(THE TASK): Each record must be written out again exactly. Skip any picture it contains.

(GIVEN DATA):

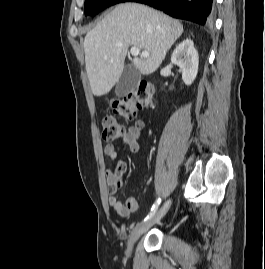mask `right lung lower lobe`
Segmentation results:
<instances>
[{
	"label": "right lung lower lobe",
	"mask_w": 265,
	"mask_h": 269,
	"mask_svg": "<svg viewBox=\"0 0 265 269\" xmlns=\"http://www.w3.org/2000/svg\"><path fill=\"white\" fill-rule=\"evenodd\" d=\"M150 5L179 19L205 24L211 12L213 0H127Z\"/></svg>",
	"instance_id": "1"
}]
</instances>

(TASK RESPONSE):
mask `right lung lower lobe`
Segmentation results:
<instances>
[{
	"label": "right lung lower lobe",
	"mask_w": 265,
	"mask_h": 269,
	"mask_svg": "<svg viewBox=\"0 0 265 269\" xmlns=\"http://www.w3.org/2000/svg\"><path fill=\"white\" fill-rule=\"evenodd\" d=\"M150 5L179 19L205 24L211 12L213 0H127Z\"/></svg>",
	"instance_id": "1"
}]
</instances>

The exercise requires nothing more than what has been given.